- Lindsay Weiner
Gratitude in Early Childhood
Updated: Nov 11, 2021
This post was written in collaboration with Jules Oakshett founder of EQ Prep, Drama Therapist and Parent Coach. Some of the contents of this page have also been shared via social media in conjunction with The Parent Collective.
The research on gratitude is convincing. It boosts feel good chemicals in the brain, helps people shift to a more positive mood when they’re feeling down and ultimately builds emotional resilience. While gratitude is often expressed in the conventional ways of making sure we teach young children to say “thank you”, it is also a mindset that involves being able to appreciate the positives in our lives. This is a great time of year to consider building gratitude habits. Ultimately, these habits, when nurtured in the early years, reap dividends as children grow! Here are a few ideas to help get you started:
1) Keep it localized It’s great to start by helping young children think about not only what they are thankful for, but people in their immediate community who they can be thankful for, including siblings, grandparents, teachers, the school crossing guard and the local police or firemen.
2) Be child-focused
Encourage kids to come up with ideas on how to express gratitude themselves—double chocolate chip cookies with vanilla ice cream is totally acceptable!
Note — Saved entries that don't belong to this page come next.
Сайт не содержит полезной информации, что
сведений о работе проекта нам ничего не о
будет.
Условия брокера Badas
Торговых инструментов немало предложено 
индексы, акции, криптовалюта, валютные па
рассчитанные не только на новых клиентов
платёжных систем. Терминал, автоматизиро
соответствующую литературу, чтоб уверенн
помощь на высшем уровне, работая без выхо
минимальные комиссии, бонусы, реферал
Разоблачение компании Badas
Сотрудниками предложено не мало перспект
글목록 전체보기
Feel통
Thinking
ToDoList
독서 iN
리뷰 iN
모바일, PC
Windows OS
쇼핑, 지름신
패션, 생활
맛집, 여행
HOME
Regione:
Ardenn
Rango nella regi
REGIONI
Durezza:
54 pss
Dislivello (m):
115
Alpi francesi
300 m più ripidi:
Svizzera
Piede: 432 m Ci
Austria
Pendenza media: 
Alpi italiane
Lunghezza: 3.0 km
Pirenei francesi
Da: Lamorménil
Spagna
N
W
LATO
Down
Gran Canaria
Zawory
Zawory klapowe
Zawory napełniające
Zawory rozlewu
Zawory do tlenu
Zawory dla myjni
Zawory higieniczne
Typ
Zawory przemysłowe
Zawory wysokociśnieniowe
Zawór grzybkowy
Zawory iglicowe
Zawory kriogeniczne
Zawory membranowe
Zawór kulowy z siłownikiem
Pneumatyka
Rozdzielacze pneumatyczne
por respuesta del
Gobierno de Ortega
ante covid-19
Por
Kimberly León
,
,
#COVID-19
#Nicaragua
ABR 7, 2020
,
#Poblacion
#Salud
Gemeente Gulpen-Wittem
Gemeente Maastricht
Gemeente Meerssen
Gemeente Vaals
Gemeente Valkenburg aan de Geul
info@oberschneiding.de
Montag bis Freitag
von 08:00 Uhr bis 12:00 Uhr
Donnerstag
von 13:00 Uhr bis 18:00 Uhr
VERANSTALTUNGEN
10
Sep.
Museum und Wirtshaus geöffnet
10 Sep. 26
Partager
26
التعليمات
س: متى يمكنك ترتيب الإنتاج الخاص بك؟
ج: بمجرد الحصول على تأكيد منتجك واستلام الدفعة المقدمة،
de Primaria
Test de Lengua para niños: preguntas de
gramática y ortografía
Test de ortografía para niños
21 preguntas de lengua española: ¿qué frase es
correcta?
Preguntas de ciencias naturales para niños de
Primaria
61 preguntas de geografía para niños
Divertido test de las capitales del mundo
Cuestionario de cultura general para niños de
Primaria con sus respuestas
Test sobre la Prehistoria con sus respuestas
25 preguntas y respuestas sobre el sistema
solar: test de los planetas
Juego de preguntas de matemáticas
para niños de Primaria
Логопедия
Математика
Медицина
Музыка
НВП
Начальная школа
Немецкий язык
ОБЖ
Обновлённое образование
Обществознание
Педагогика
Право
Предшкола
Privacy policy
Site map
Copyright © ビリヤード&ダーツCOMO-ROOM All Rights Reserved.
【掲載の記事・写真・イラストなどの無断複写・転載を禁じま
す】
3) Tap into your child’s interests Tap into your child’s interests to help engage and motivate them. As an example, if your child loves to draw, encourage them to draw a picture for someone else. If they like to be in the kitchen, encourage them to bake cookies with you to drop off at a neighbor’s house or if your child likes to be on video help them send a ‘thank you’ video to someone they know. By engaging their own special interests and talents, acts of gratitude will feel more meaningful and fun for them.
4) Connect the act and the feeling
Reinforce how it feels to be on both the giving and receiving end of gratitude. By doing this, we can help children associate the feelings they experience with the act of giving or receiving.
5) Help your child reflect on both small and big moments in the day
It’s great to be thankful for the double-chocolate chip ice cream cone with grandma, but it’s also great to be thankful for when someone held the door open for you at the store. Drawing your child’s attention to small and big moments in the day is a great way to remember that what we are grateful for comes in all shapes and sizes.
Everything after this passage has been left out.